DOI:

"Gender paradox" in outcome after percutaneous coronary intervention with paclitaxel eluting stents

Patrizia Presbitero1, MD; Guido Belli1, MD; Dennis Zavalloni1, MD; Marco L. Rossi1, MD; Veronica Lisignoli1*, MD; Giancarlo Barberis2, MD; Gabriele L. Gasparini1, MD; Melania Scatturin1; Emanuela Morenghi1, PhD; Paolo Pagnotta1, MD

Abstract

Aims: To evaluate in-hospital and long-term outcome of women undergoing percutaneous coronary intervention (PCI) with paclitaxel-eluting stents (PES) as compared to men and historic controls treated with bare metal stents.
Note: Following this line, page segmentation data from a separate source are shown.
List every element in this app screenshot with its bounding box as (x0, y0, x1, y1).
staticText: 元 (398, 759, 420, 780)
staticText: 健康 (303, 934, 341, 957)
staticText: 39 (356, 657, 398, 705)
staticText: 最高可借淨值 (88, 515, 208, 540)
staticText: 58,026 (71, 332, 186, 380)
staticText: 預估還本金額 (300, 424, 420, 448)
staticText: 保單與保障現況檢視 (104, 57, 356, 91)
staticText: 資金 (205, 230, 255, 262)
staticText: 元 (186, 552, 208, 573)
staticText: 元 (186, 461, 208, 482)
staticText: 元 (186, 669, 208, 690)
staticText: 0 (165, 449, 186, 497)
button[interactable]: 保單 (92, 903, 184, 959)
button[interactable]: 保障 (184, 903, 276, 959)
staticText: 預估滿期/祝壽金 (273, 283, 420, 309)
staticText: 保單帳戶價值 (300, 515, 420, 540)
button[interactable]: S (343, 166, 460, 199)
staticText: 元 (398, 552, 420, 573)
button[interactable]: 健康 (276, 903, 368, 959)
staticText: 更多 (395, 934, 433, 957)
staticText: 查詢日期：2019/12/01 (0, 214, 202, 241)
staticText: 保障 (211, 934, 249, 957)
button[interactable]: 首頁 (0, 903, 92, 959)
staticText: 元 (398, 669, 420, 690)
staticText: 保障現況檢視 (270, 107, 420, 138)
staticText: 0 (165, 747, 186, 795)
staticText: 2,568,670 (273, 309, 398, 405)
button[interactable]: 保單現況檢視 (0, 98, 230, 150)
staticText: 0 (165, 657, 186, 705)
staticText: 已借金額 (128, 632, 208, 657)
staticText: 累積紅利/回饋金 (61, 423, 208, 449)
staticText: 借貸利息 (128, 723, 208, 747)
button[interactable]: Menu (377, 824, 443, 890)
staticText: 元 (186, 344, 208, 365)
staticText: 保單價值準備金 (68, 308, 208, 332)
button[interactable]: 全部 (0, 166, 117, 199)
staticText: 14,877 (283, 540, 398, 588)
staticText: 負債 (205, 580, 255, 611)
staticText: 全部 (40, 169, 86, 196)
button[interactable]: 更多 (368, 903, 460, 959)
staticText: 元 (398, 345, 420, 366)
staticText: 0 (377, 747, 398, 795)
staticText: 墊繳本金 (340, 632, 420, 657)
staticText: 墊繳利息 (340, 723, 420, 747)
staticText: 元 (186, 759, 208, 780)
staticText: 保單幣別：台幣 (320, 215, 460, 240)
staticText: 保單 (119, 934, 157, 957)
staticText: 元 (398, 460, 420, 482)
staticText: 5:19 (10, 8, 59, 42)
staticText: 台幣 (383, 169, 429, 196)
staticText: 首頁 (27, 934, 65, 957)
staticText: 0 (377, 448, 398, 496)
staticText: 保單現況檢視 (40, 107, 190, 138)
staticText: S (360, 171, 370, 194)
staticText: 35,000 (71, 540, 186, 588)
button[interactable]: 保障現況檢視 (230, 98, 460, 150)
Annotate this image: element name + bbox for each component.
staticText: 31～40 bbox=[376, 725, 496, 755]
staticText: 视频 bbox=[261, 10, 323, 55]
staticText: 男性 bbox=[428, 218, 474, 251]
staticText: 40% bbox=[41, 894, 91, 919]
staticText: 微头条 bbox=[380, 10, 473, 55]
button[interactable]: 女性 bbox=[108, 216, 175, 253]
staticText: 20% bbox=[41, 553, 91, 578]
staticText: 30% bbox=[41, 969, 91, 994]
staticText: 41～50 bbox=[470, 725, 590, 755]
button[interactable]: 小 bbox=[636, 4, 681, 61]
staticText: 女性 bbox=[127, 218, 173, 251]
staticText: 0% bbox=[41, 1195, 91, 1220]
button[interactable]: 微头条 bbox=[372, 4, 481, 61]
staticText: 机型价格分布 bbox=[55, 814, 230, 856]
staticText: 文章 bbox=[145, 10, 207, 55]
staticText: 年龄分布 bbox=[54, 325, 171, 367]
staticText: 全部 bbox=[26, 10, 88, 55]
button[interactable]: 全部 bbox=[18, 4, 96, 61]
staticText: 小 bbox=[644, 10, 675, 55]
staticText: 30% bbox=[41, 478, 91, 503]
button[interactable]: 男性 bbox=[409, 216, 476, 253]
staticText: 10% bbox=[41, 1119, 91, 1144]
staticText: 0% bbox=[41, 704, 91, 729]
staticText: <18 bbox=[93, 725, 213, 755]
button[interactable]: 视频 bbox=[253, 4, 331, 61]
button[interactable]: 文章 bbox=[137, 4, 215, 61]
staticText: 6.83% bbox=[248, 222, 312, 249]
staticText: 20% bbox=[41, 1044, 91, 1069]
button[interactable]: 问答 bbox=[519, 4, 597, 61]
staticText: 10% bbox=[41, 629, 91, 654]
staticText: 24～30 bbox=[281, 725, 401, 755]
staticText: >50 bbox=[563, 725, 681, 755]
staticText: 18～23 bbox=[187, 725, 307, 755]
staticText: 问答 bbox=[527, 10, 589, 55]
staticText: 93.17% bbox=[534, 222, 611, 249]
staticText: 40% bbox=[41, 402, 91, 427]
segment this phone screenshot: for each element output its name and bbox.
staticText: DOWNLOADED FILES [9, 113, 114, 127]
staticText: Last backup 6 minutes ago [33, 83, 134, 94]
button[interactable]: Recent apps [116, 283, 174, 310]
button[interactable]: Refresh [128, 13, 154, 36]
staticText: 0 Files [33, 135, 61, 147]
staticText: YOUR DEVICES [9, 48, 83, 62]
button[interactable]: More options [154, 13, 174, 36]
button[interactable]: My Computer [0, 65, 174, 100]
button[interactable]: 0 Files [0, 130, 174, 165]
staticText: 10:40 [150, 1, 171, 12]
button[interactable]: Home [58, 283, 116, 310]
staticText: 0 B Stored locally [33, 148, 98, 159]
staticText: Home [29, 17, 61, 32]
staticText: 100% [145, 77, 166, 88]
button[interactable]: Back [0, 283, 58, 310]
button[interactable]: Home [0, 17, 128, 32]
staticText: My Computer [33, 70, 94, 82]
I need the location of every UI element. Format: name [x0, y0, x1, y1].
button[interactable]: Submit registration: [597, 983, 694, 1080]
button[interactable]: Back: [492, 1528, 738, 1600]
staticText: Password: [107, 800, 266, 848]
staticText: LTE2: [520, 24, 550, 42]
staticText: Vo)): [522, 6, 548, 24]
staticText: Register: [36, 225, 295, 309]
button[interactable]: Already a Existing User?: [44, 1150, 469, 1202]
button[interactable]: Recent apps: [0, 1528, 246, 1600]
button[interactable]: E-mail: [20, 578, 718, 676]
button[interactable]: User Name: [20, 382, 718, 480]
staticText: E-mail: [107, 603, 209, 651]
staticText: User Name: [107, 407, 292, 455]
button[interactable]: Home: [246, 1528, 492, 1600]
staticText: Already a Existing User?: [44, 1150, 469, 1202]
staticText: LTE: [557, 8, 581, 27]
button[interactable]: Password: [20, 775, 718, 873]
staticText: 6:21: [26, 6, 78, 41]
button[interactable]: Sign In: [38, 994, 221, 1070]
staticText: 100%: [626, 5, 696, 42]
Methods and results: Eight-hundred and ten (810) consecutive patients (642 men and 168 women) with PES were analysed and also compared with 3,515 patients (2,811 men and 704 women) with at least one bare metal stent in the three years previous. In the PES group, women were significantly older than men (mean age of 68±10 vs. 63±10 years, p<0.001), with more diabetes (39.9 vs. 29.7%, p<0.05), smaller treated vessels (<2.5 mm in 34.9 vs. 24.8%, p=0.003), more left-anterior descending lesions (56.6 vs. 43.2%, p<0.001). More men had multivessel disease (78.8 vs. 62.5%, p<0,001), dyslipidaemia (73.2 versus 65.4%, p<0.05), smoking habit (74.3 versus 34.5%, p<0.001) or prior revascularisation (49.7 versus 36.1%, p<0.05). Compared to bare metal stents, similar higher risk features were recorded in women over time. No gender specific differences in in-hospital outcome were observed. At 12 months the rates of cardiac death, acute myocardial infarction (AMI) and late thrombosis were respectively 2.0%, 3.7% and 0% in women and 2.1%, 3.2%, and 1.2% in men (all p=NS).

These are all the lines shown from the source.